[TO DO] From the data below, retype exactly the lines starting with the one that contains "Image resolution: width=1483" and ending with the one that contains "Image resolution: width=1126", both included.

[DATA SECTION]
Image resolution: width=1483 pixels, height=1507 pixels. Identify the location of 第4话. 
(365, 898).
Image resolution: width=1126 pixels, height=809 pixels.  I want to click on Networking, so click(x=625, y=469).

* * *

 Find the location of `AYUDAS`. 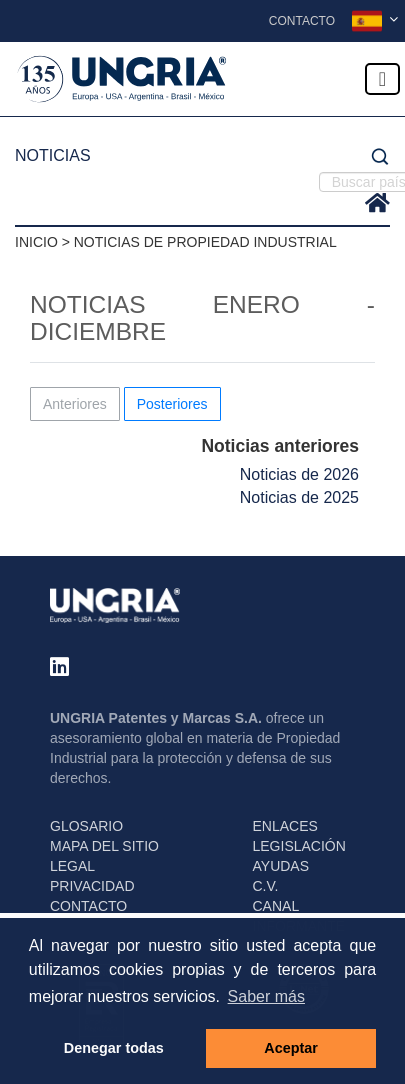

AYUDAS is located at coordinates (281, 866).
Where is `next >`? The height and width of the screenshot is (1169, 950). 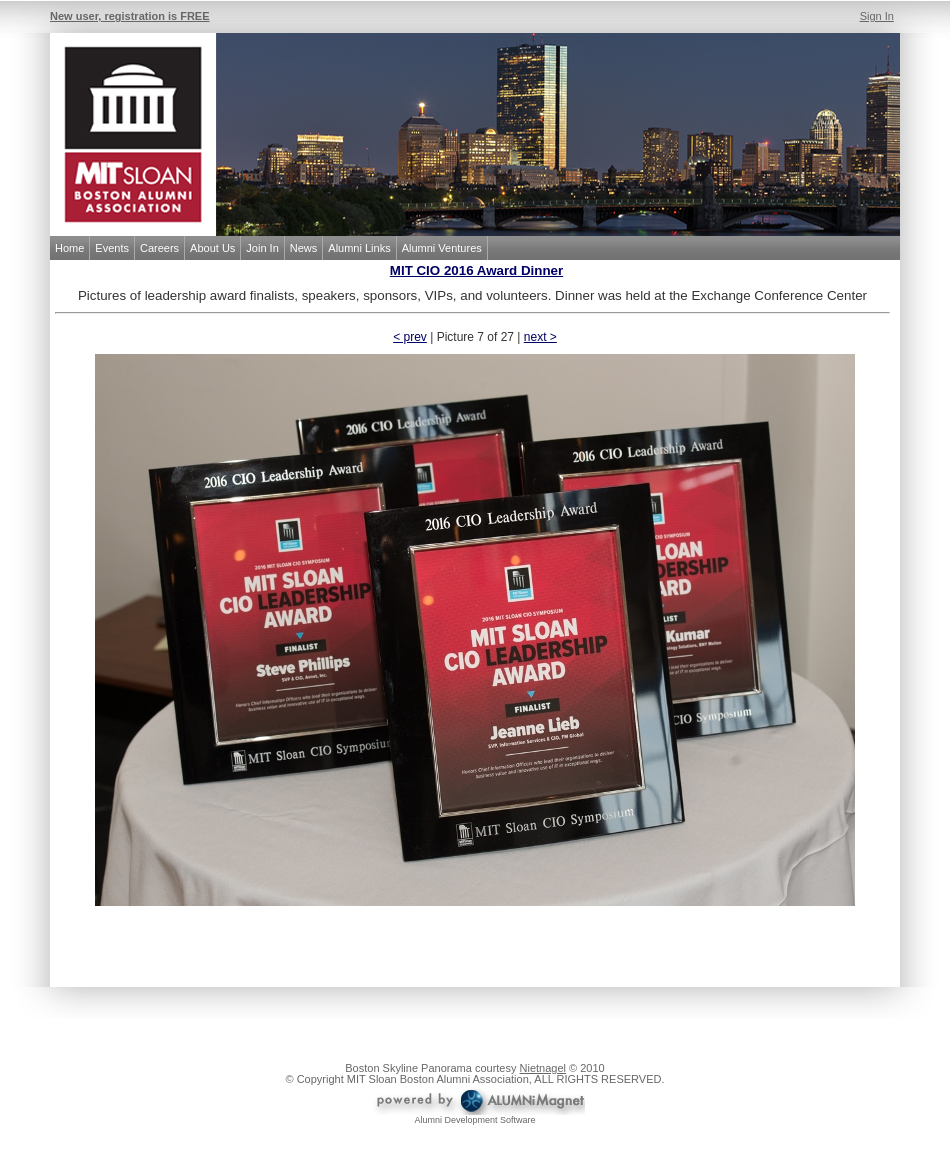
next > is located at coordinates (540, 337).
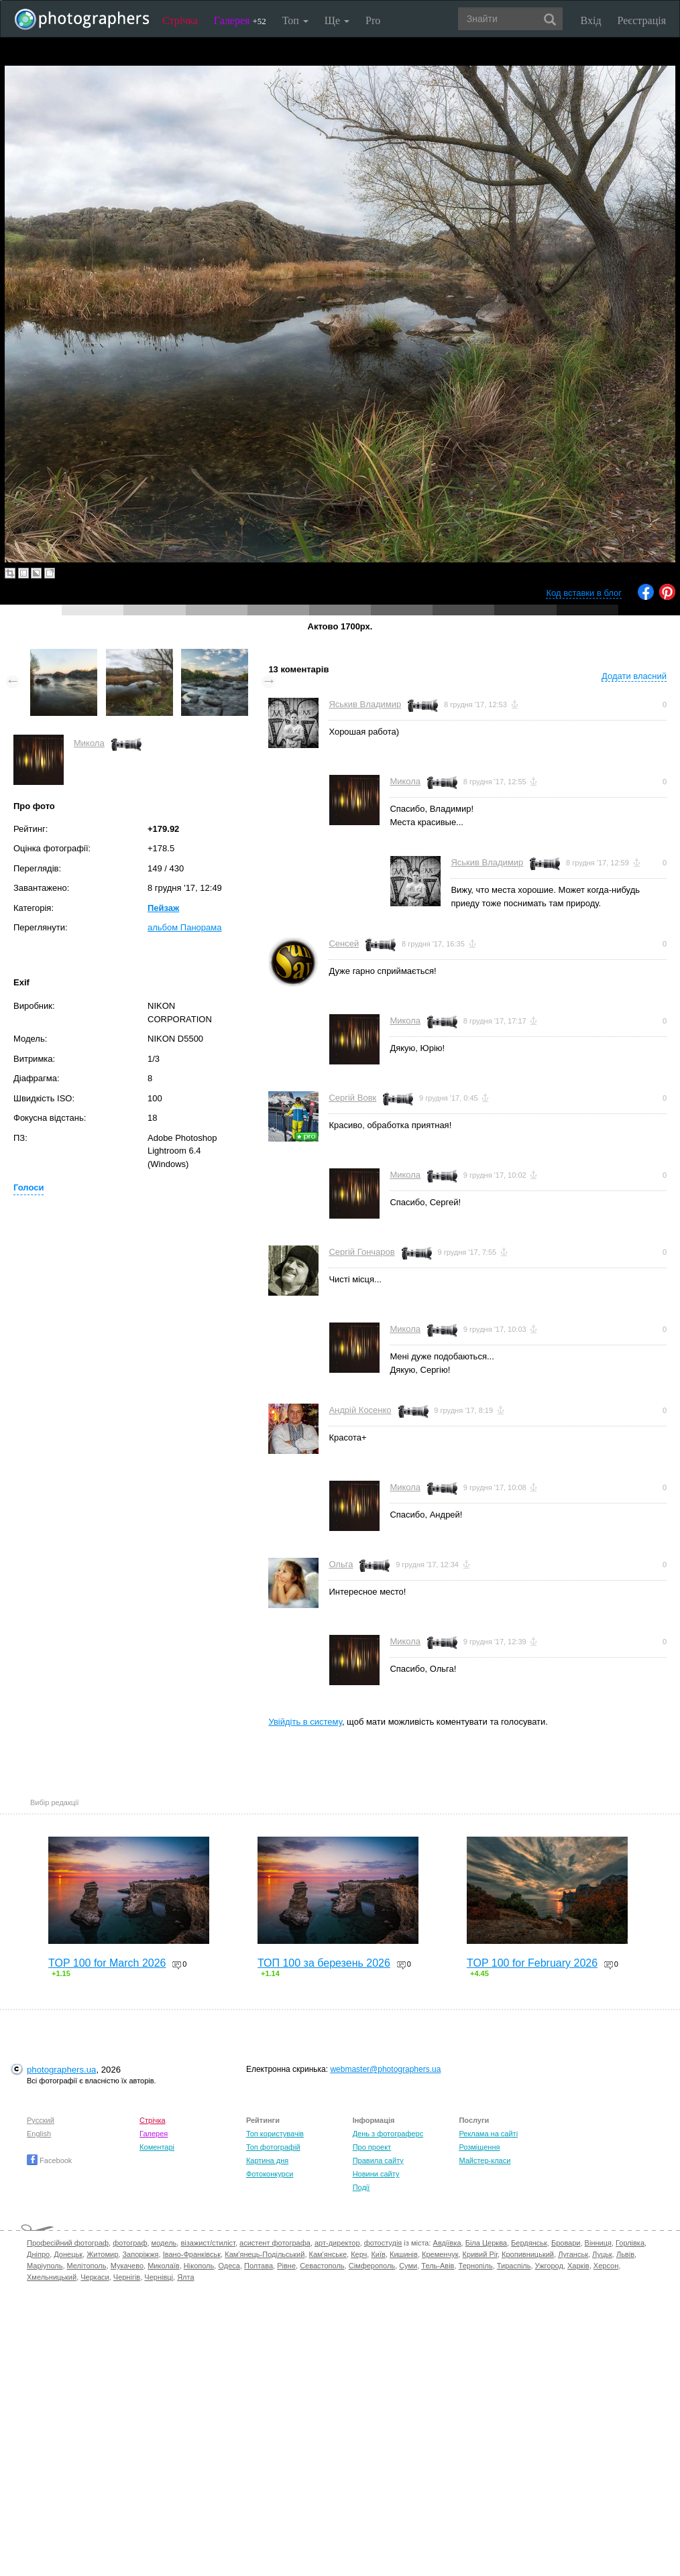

==

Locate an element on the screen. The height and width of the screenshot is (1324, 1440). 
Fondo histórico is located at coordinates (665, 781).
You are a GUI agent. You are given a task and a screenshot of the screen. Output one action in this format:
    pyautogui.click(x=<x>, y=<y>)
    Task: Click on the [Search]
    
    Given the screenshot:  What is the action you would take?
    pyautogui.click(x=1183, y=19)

[SOLVED PROBLEM]
Image resolution: width=1483 pixels, height=1507 pixels. Identify the location of 第4话. 
(365, 898).
Image resolution: width=1126 pixels, height=809 pixels.  I want to click on Networking, so click(x=625, y=469).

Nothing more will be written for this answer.